「成果生み出したい」 諫早・千々石ミゲル墓所推定地 最終発掘調査始まる

2021/08/24 [12:30] 公開

天正遣欧使節の一人、千々石ミゲルが埋葬されているとみられる墓所推定地で始まった最終発掘調査=諫早市多良見町山川内

 天正遣欧使節の一人、千々石ミゲルが眠るとみられている長崎県諫早市多良見町山川内の墓所推定地で23日、真相解明のための最終発掘調査が始まった。
 2017年に続く第4次調査。

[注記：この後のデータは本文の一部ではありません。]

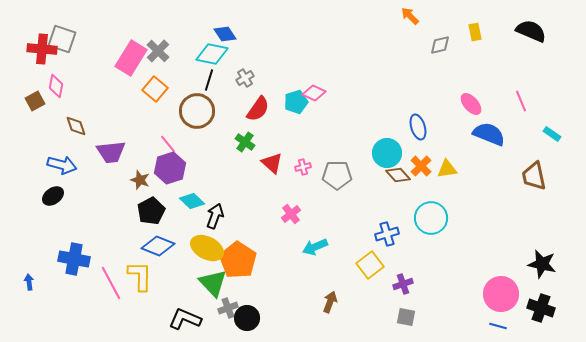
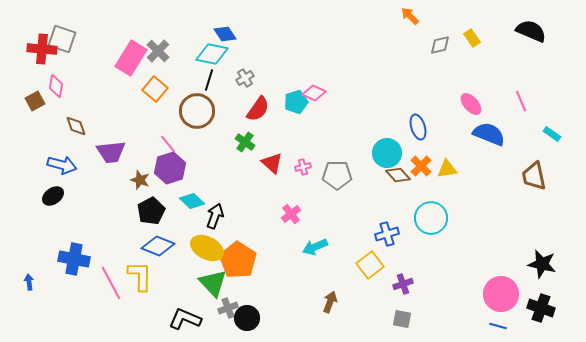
yellow rectangle at (475, 32): moved 3 px left, 6 px down; rotated 24 degrees counterclockwise
gray square at (406, 317): moved 4 px left, 2 px down
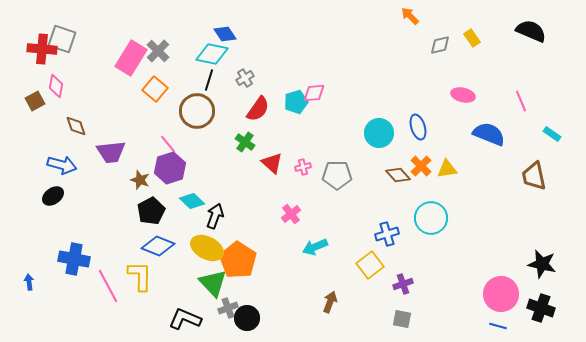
pink diamond at (314, 93): rotated 30 degrees counterclockwise
pink ellipse at (471, 104): moved 8 px left, 9 px up; rotated 35 degrees counterclockwise
cyan circle at (387, 153): moved 8 px left, 20 px up
pink line at (111, 283): moved 3 px left, 3 px down
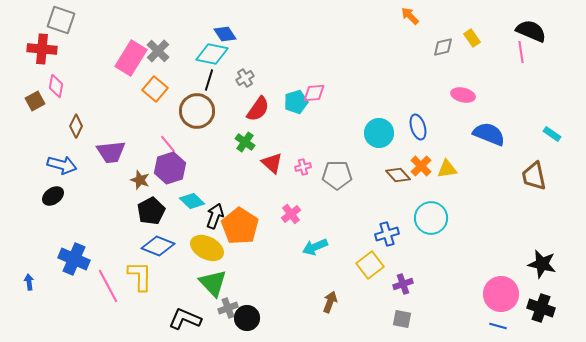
gray square at (62, 39): moved 1 px left, 19 px up
gray diamond at (440, 45): moved 3 px right, 2 px down
pink line at (521, 101): moved 49 px up; rotated 15 degrees clockwise
brown diamond at (76, 126): rotated 45 degrees clockwise
blue cross at (74, 259): rotated 12 degrees clockwise
orange pentagon at (238, 260): moved 2 px right, 34 px up
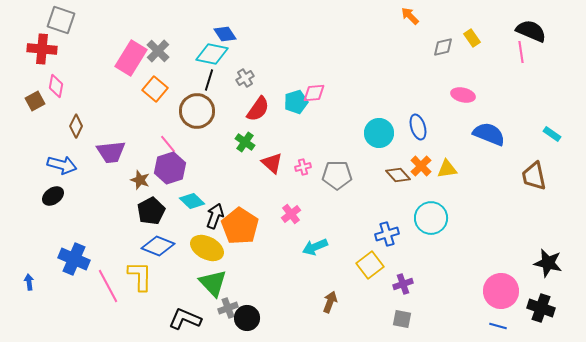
black star at (542, 264): moved 6 px right, 1 px up
pink circle at (501, 294): moved 3 px up
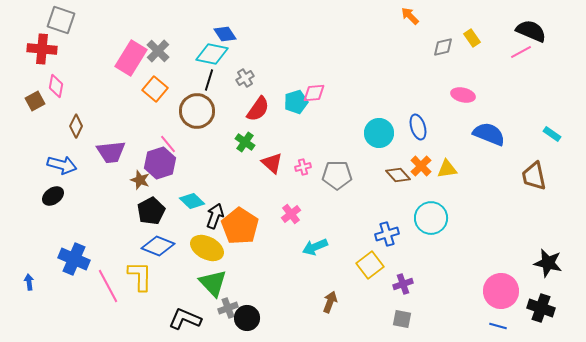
pink line at (521, 52): rotated 70 degrees clockwise
purple hexagon at (170, 168): moved 10 px left, 5 px up
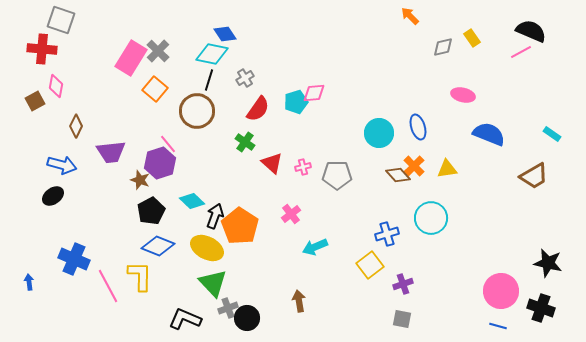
orange cross at (421, 166): moved 7 px left
brown trapezoid at (534, 176): rotated 108 degrees counterclockwise
brown arrow at (330, 302): moved 31 px left, 1 px up; rotated 30 degrees counterclockwise
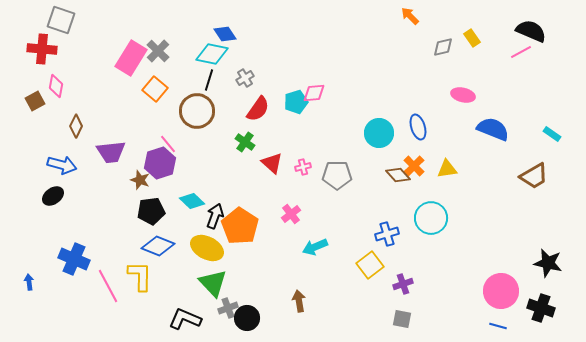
blue semicircle at (489, 134): moved 4 px right, 5 px up
black pentagon at (151, 211): rotated 20 degrees clockwise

今回はミゲルの子孫や識者、有志でつくる民間の「千々石ミゲル墓所調査プロジェクト」が当たる。当初は18日の着手予定だったが天候不順に伴い、延期していた。初日は墓石移動や基壇撤去など本格発掘に向けた準備作業があった。
 現存する基壇(約2.8メートル四方)は明治期以降の構築という。日蓮宗形式の墓石には男女2人の戒名が刻まれている。17年の第3次調査では墓石に向かって右側から埋葬施設が見つかり、キリスト信仰用具の一部とみられる玉やガラス板、ミゲルの妻のものと推定される人骨や歯が出土した。

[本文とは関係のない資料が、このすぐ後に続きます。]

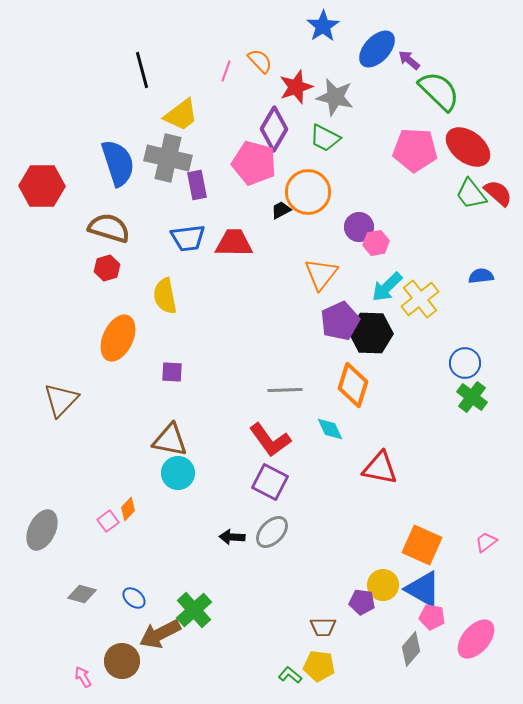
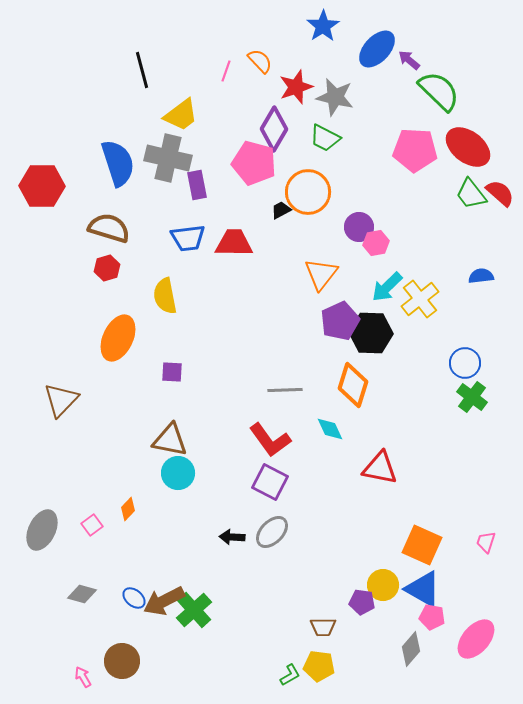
red semicircle at (498, 193): moved 2 px right
pink square at (108, 521): moved 16 px left, 4 px down
pink trapezoid at (486, 542): rotated 35 degrees counterclockwise
brown arrow at (160, 634): moved 4 px right, 33 px up
green L-shape at (290, 675): rotated 110 degrees clockwise
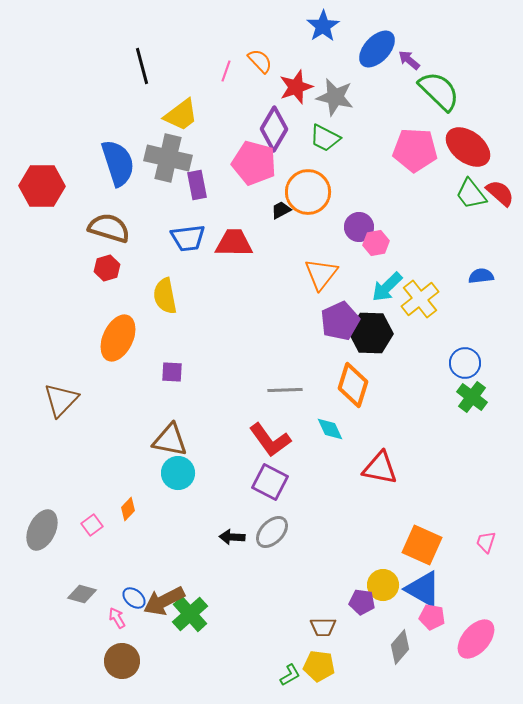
black line at (142, 70): moved 4 px up
green cross at (194, 610): moved 4 px left, 4 px down
gray diamond at (411, 649): moved 11 px left, 2 px up
pink arrow at (83, 677): moved 34 px right, 59 px up
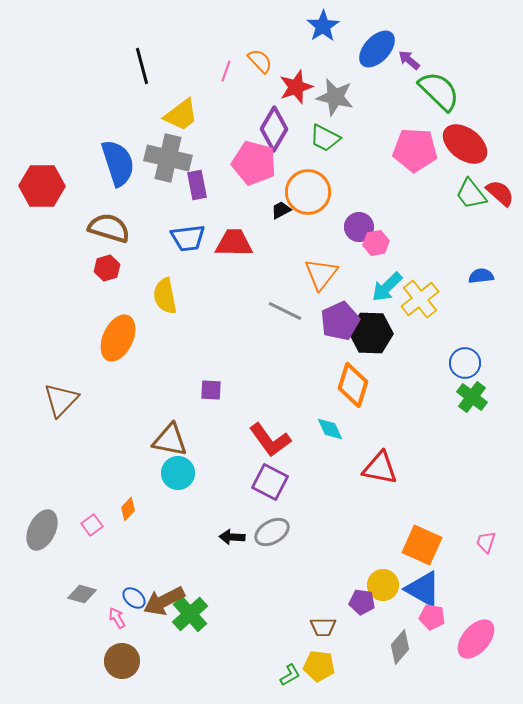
red ellipse at (468, 147): moved 3 px left, 3 px up
purple square at (172, 372): moved 39 px right, 18 px down
gray line at (285, 390): moved 79 px up; rotated 28 degrees clockwise
gray ellipse at (272, 532): rotated 16 degrees clockwise
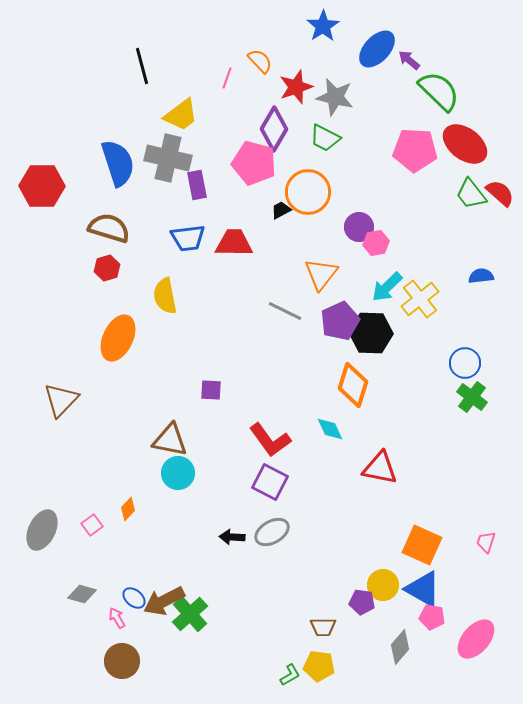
pink line at (226, 71): moved 1 px right, 7 px down
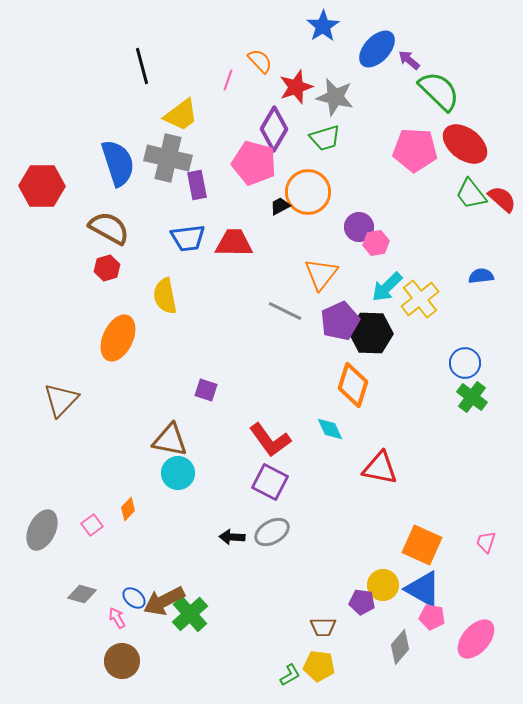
pink line at (227, 78): moved 1 px right, 2 px down
green trapezoid at (325, 138): rotated 44 degrees counterclockwise
red semicircle at (500, 193): moved 2 px right, 6 px down
black trapezoid at (281, 210): moved 1 px left, 4 px up
brown semicircle at (109, 228): rotated 12 degrees clockwise
purple square at (211, 390): moved 5 px left; rotated 15 degrees clockwise
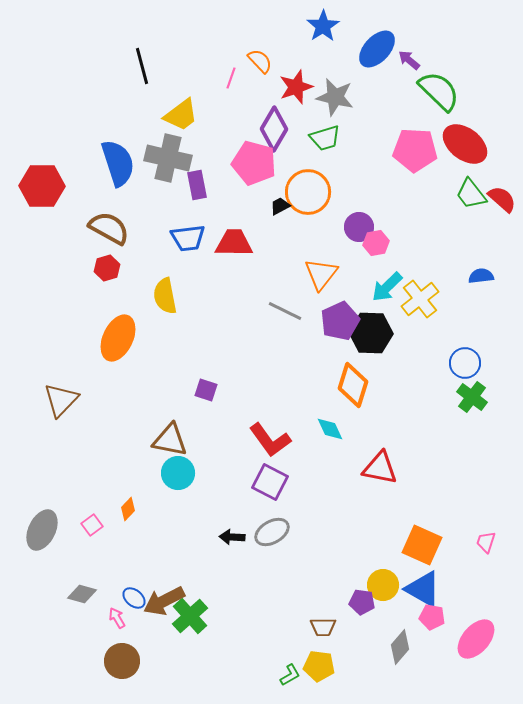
pink line at (228, 80): moved 3 px right, 2 px up
green cross at (190, 614): moved 2 px down
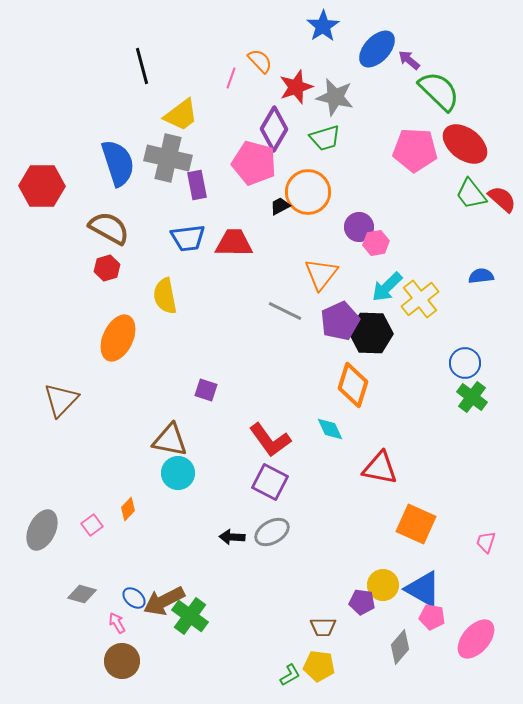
orange square at (422, 545): moved 6 px left, 21 px up
green cross at (190, 616): rotated 12 degrees counterclockwise
pink arrow at (117, 618): moved 5 px down
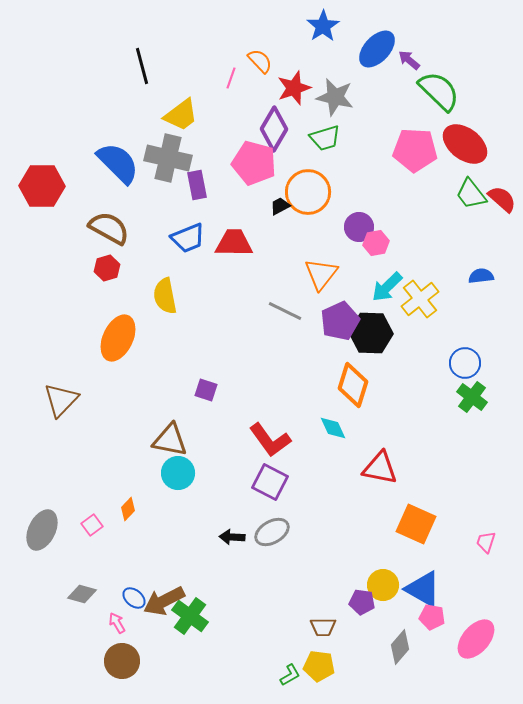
red star at (296, 87): moved 2 px left, 1 px down
blue semicircle at (118, 163): rotated 27 degrees counterclockwise
blue trapezoid at (188, 238): rotated 15 degrees counterclockwise
cyan diamond at (330, 429): moved 3 px right, 1 px up
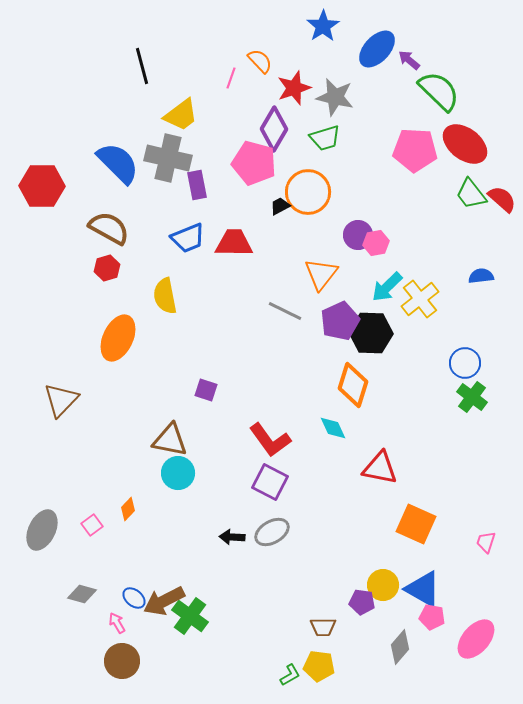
purple circle at (359, 227): moved 1 px left, 8 px down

 ミゲルは現在の雲仙市千々石町生まれ。4人の使節で唯一、キリスト教を棄教したとされるが、後半生は謎が多い。今回はミゲルが眠っている可能性がある左側を中心に調査。前回と同じ石造物研究者の大石一久氏、田中裕介別府大教授の体制に加え、発掘調査指導委員会(委員長・谷川章雄前日本考古学協会長)を設置し、多様な専門家の意見を聞きながら進める。
 ミゲルの子孫で、同プロジェクト代表の浅田昌彦さん(67)=川崎市=は「最終調査に着手でき、感慨深い。前回、あれだけのものが出てきたので、皆さんの期待も大きい。ぜひ成果を生み出したい」と話した。